Comment s’est passée votre
rencontre avec le ministre de l’Education ?
Il pensait que nous étions
opposés à toute discussion : il a été
surpris de voir que ce n’était pas le cas et il nous a demandé
de lui faire des propositions : ce que nous avons fait le 24 mai,
lendemain de notre rencontre.
Quelles sont vos propositions ?
Tant que la carte scolaire reste en
partie utilisée, c’est-à-dire au moins jusqu’en 2010,
d’après le ministre, il faut d’abord plus de transparence dans
l’information : aujourd’hui ce sont les familles des milieux
favorisés qui savent le mieux quels sont les meilleurs
établissements et qui maitrisent les « combines »
pour obtenir une place. Plus de transparence, cela signifie que les
zones de desserte soient définies sous forme de carte lisible
et claire, et que les critères d’admission soient connus.
Vous êtes proviseur à
Paris. Quelle est la situation dans cette ville ?
A Paris, la carte est déjà
assouplie : le premier choix pour le lycée est libre. A ma
connaissance, les inégalités entre lycées
augmentent. Chaque établissement est libre de ses critères
d’admission et certains seulement prennent en compte l’objectif de
mixité sociale. En l’absence de régulation, les
établissements ont tendance à choisir d’abord en
fonction du niveau des candidats.
Vous appelez à plus de transparence. Quelles sont vos autres propositions ?

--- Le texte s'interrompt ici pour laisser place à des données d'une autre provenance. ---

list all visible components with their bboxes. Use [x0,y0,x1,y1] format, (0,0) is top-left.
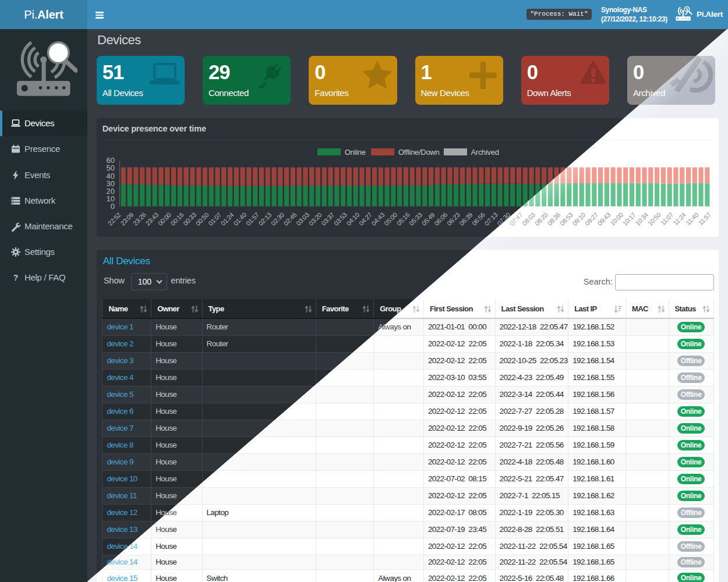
svg-text:01:40: 01:40 [232,211,248,227]
svg-text:01:57: 01:57 [245,211,260,227]
svg-text:01:07: 01:07 [207,211,222,227]
svg-text:23:09: 23:09 [119,211,135,227]
svg-text:03:53: 03:53 [333,211,348,227]
svg-text:22:52: 22:52 [107,211,122,227]
svg-text:05:33: 05:33 [408,211,423,227]
svg-text:05:16: 05:16 [395,211,411,227]
svg-text:02:30: 02:30 [270,211,285,227]
svg-text:03:20: 03:20 [308,211,323,227]
svg-text:04:10: 04:10 [345,211,361,227]
svg-text:06:56: 06:56 [471,211,486,227]
svg-text:07:13: 07:13 [483,211,499,227]
svg-text:00:50: 00:50 [194,211,210,227]
svg-text:03:37: 03:37 [320,211,335,227]
svg-text:06:06: 06:06 [433,211,448,227]
svg-text:02:46: 02:46 [282,211,298,227]
svg-text:0: 0 [111,202,115,211]
svg-text:00:33: 00:33 [182,211,197,227]
svg-text:00:00: 00:00 [157,211,172,227]
svg-text:06:39: 06:39 [458,211,473,227]
svg-text:04:27: 04:27 [358,211,373,227]
svg-text:05:49: 05:49 [420,211,436,227]
svg-text:02:13: 02:13 [257,211,273,227]
svg-text:05:00: 05:00 [383,211,398,227]
svg-text:03:03: 03:03 [295,211,310,227]
svg-text:04:43: 04:43 [370,211,386,227]
svg-text:01:24: 01:24 [220,211,235,227]
svg-text:?: ? [13,273,18,282]
svg-text:23:26: 23:26 [132,211,147,227]
svg-text:06:23: 06:23 [446,211,461,227]
svg-text:23:43: 23:43 [144,211,160,227]
svg-text:00:16: 00:16 [169,211,185,227]
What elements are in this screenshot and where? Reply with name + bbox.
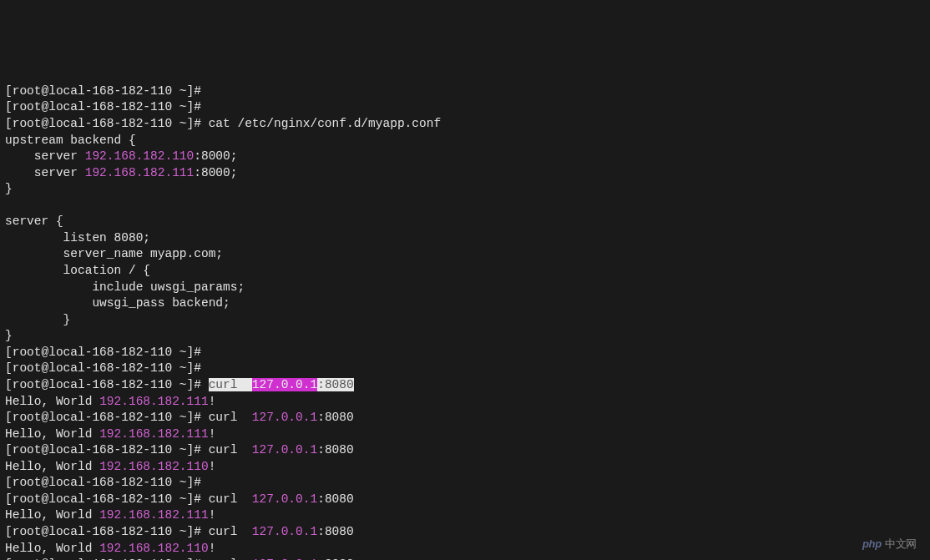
ip-address: 127.0.0.1: [252, 492, 317, 506]
terminal-output[interactable]: [root@local-168-182-110 ~]# [root@local-…: [5, 67, 925, 560]
curl-command-line: [root@local-168-182-110 ~]# curl 127.0.0…: [5, 411, 354, 424]
curl-command-line: [root@local-168-182-110 ~]# curl 127.0.0…: [5, 443, 354, 457]
ip-address: 127.0.0.1: [252, 525, 317, 538]
prompt-line: [root@local-168-182-110 ~]#: [5, 100, 201, 114]
config-content: }: [5, 313, 70, 326]
config-content: server {: [5, 214, 63, 228]
output-line: Hello, World 192.168.182.110!: [5, 460, 215, 473]
prompt-line: [root@local-168-182-110 ~]#: [5, 84, 201, 98]
ip-address: 192.168.182.110: [99, 542, 209, 555]
ip-address: 127.0.0.1: [252, 443, 317, 457]
prompt-line: [root@local-168-182-110 ~]#: [5, 361, 201, 375]
cat-command-line: [root@local-168-182-110 ~]# cat /etc/ngi…: [5, 117, 441, 130]
config-content: listen 8080;: [5, 231, 150, 245]
output-line: Hello, World 192.168.182.111!: [5, 427, 215, 441]
config-content: uwsgi_pass backend;: [5, 296, 230, 310]
curl-command-highlighted: [root@local-168-182-110 ~]# curl 127.0.0…: [5, 378, 354, 391]
prompt-line: [root@local-168-182-110 ~]#: [5, 476, 201, 489]
config-content: location / {: [5, 264, 150, 277]
config-content: server_name myapp.com;: [5, 247, 223, 260]
prompt-line: [root@local-168-182-110 ~]#: [5, 346, 201, 359]
output-line: Hello, World 192.168.182.111!: [5, 508, 215, 522]
output-line: Hello, World 192.168.182.110!: [5, 542, 215, 555]
ip-address: 192.168.182.110: [85, 149, 195, 163]
ip-address: 192.168.182.111: [99, 508, 209, 522]
ip-address: 192.168.182.111: [99, 395, 209, 408]
curl-command-line: [root@local-168-182-110 ~]# curl 127.0.0…: [5, 492, 354, 506]
config-content: upstream backend {: [5, 134, 136, 147]
watermark-logo: php 中文网: [862, 537, 917, 552]
config-content: include uwsgi_params;: [5, 280, 245, 294]
selected-text: :8080: [317, 378, 354, 391]
config-content: server 192.168.182.111:8000;: [5, 166, 237, 179]
config-content: }: [5, 182, 13, 195]
curl-command-line: [root@local-168-182-110 ~]# curl 127.0.0…: [5, 525, 354, 538]
selected-text: curl: [209, 378, 252, 391]
config-content: }: [5, 329, 13, 342]
ip-address: 192.168.182.110: [99, 460, 209, 473]
output-line: Hello, World 192.168.182.111!: [5, 395, 215, 408]
selected-ip: 127.0.0.1: [252, 378, 317, 391]
ip-address: 192.168.182.111: [99, 427, 209, 441]
ip-address: 127.0.0.1: [252, 411, 317, 424]
config-content: server 192.168.182.110:8000;: [5, 149, 237, 163]
ip-address: 192.168.182.111: [85, 166, 195, 179]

Nous pensons que le critère de proximité doit rester un critère important : il est très dommageable pour un élève de se voir refusé dans le collège, voire le lycée de son quartier. Nous proposons aussi que les moyens attribués aux établissements soient calculés pour permettre cet accueil de proximité et pour favoriser la mixité sociale. Il faut aussi que le choix des options [langues rares, etc] se fasse après l’affectation dans un établissement. Aujourd’hui, le choix de l’établissement et des options se fait en même temps et bien souvent les familles les plus favorisées choisissent une option pour être prises dans un établissement réputé.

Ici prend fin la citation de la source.